With African elephants endangered, a UCLA-led study says their decline could ripple from the rainforest to the concert stage—revealing a critical link between the threatened species and pianos and guitars.
The critical link: ebony, the dense black wood commonly used for piano keys and for guitar and violin fretboards.
Researchers working in the Congo rainforest found 68% fewer young ebony saplings in areas where elephants have been wiped out compared to places where they still roam. Elephants eat ebony fruit, carry the seeds for miles and spread them in their droppings, which helps the seeds survive and sprout away from parent trees.
Scientists say many African rainforest trees depend on animals like elephants to spread seeds; without them, forests—and the specialty woods they produce—could dwindle.
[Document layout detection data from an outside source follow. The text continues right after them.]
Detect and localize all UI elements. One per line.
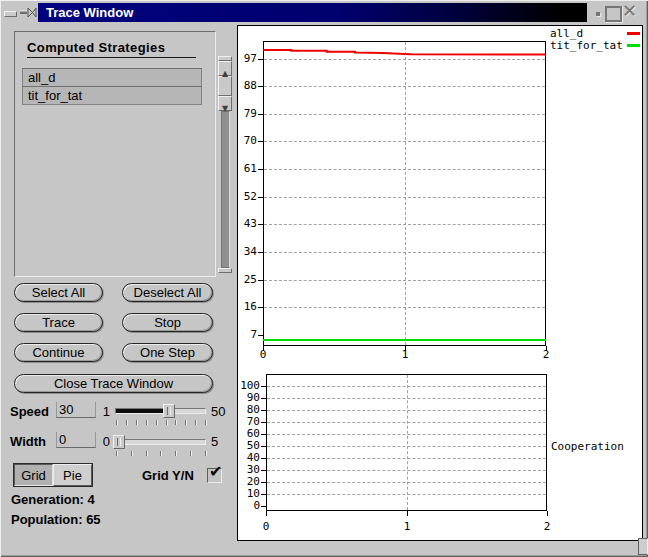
x-tick-label: 0 [256,521,276,533]
y-tick-label: 0 [238,500,260,512]
y-tick-label: 52 [238,191,257,203]
population-status: Population: 65 [11,512,101,527]
scrollbar-bottom-cap [218,268,232,273]
y-tick [258,335,263,336]
y-tick-label: 88 [238,80,257,92]
strategies-panel: Computed Strategies all_dtit_for_tat [14,31,216,277]
x-tick [263,346,264,351]
trace-button[interactable]: Trace [14,313,103,332]
y-tick [258,59,263,60]
slider-tick [146,451,148,456]
speed-slider-track[interactable] [115,408,206,414]
stop-button[interactable]: Stop [122,313,213,332]
continue-button[interactable]: Continue [14,343,103,362]
speed-slider-fill [116,409,168,413]
speed-value-input[interactable] [56,402,96,418]
y-tick [261,398,266,399]
x-tick [407,511,408,516]
x-tick-label: 2 [537,521,557,533]
population-value: 65 [86,512,100,527]
deselect-all-button[interactable]: Deselect All [122,283,213,302]
strategy-item[interactable]: tit_for_tat [22,86,202,105]
resize-grip[interactable] [638,538,648,555]
speed-slider-thumb[interactable] [163,404,175,418]
y-tick-label: 16 [238,301,257,313]
scrollbar-thumb[interactable] [218,76,232,96]
x-tick [266,511,267,516]
slider-tick [166,420,168,425]
x-tick [405,346,406,351]
close-trace-window-button[interactable]: Close Trace Window [14,374,213,393]
slider-tick [160,451,162,456]
speed-max-label: 50 [211,404,225,419]
minimize-icon[interactable] [4,11,17,17]
y-tick-label: 7 [238,329,257,341]
y-tick-label: 79 [238,108,257,120]
y-tick [258,114,263,115]
y-tick [258,141,263,142]
slider-tick [185,420,187,425]
grid-yn-checkbox[interactable]: ✔ [207,468,222,483]
cooperation-label: Cooperation [551,441,624,453]
x-tick-label: 1 [397,521,417,533]
width-min-label: 0 [96,434,110,449]
slider-tick [116,451,118,456]
slider-tick [136,420,138,425]
v-gridline [407,375,408,510]
titlebar[interactable]: Trace Window [38,3,587,22]
x-tick [547,511,548,516]
width-max-label: 5 [211,434,218,449]
width-value-input[interactable] [56,432,96,448]
y-tick [261,458,266,459]
trace-window: Trace Window ✕ Computed Strategies all_d… [0,0,648,557]
checkmark-icon: ✔ [209,462,222,481]
select-all-button[interactable]: Select All [14,283,103,302]
slider-tick [205,451,207,456]
v-gridline [405,42,406,345]
speed-label: Speed [10,404,49,419]
y-tick-label: 25 [238,274,257,286]
slider-tick [175,451,177,456]
slider-tick [205,420,207,425]
scroll-up-icon: ▲ [222,69,228,78]
scroll-up-button[interactable]: ▲ [218,61,232,76]
y-tick-label: 34 [238,246,257,258]
y-tick [258,224,263,225]
window-title: Trace Window [46,5,133,20]
y-tick [261,482,266,483]
scroll-down-icon: ▼ [222,104,228,113]
y-tick [261,506,266,507]
scroll-down-button[interactable]: ▼ [218,96,232,111]
strategy-item[interactable]: all_d [22,68,202,87]
y-tick-label: 97 [238,53,257,65]
y-tick [261,446,266,447]
x-tick [546,346,547,351]
grid-button[interactable]: Grid [14,464,53,486]
slider-tick [156,420,158,425]
y-tick [258,280,263,281]
maximize-icon[interactable] [605,6,622,22]
y-tick [258,169,263,170]
speed-min-label: 1 [96,404,110,419]
generation-value: 4 [88,492,95,507]
pin-icon[interactable] [20,7,37,18]
strategies-header-underline [27,57,196,58]
close-icon[interactable]: ✕ [622,2,637,20]
strategies-scrollbar: ▲ ▼ [218,56,232,273]
y-tick [261,386,266,387]
strategies-header: Computed Strategies [27,40,165,55]
y-tick [258,86,263,87]
width-slider-track[interactable] [115,439,206,445]
scrollbar-trough[interactable] [221,111,230,268]
pie-button[interactable]: Pie [53,464,92,486]
one-step-button[interactable]: One Step [122,343,213,362]
view-toggle: Grid Pie [13,463,93,487]
width-slider-thumb[interactable] [113,435,125,449]
strategy-list: all_dtit_for_tat [22,69,202,105]
slider-tick [190,451,192,456]
slider-tick [116,420,118,425]
y-tick-label: 61 [238,163,257,175]
y-tick [261,422,266,423]
menu-dot-icon[interactable] [596,12,600,16]
slider-tick [131,451,133,456]
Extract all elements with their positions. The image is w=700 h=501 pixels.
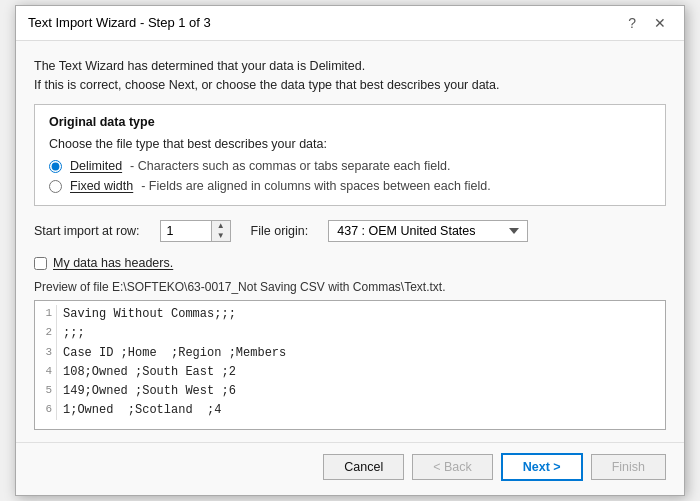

Ebony also grows slowly, taking 60 to 200 years to mature.
The nine-year effort, called The Ebony Project, links UCLA’s Congo Basin Institute, the Indigenous Bakapeople and other local communities, and Taylor Guitars, which funded nurseries and fieldwork. The team reports planting 40,000 ebony trees and 20,000 fruit trees, and says it identified how to reliably grow ebony from seed—confirming elephants’ role in that cycle.
“People think it’s a shame these magnificent creatures are threatened, but what they don’t understand is that we won’t just lose elephants, we’ll also lose the ecological functions they provide,” said Thomas Smith, senior author and a UCLA distinguished research professor.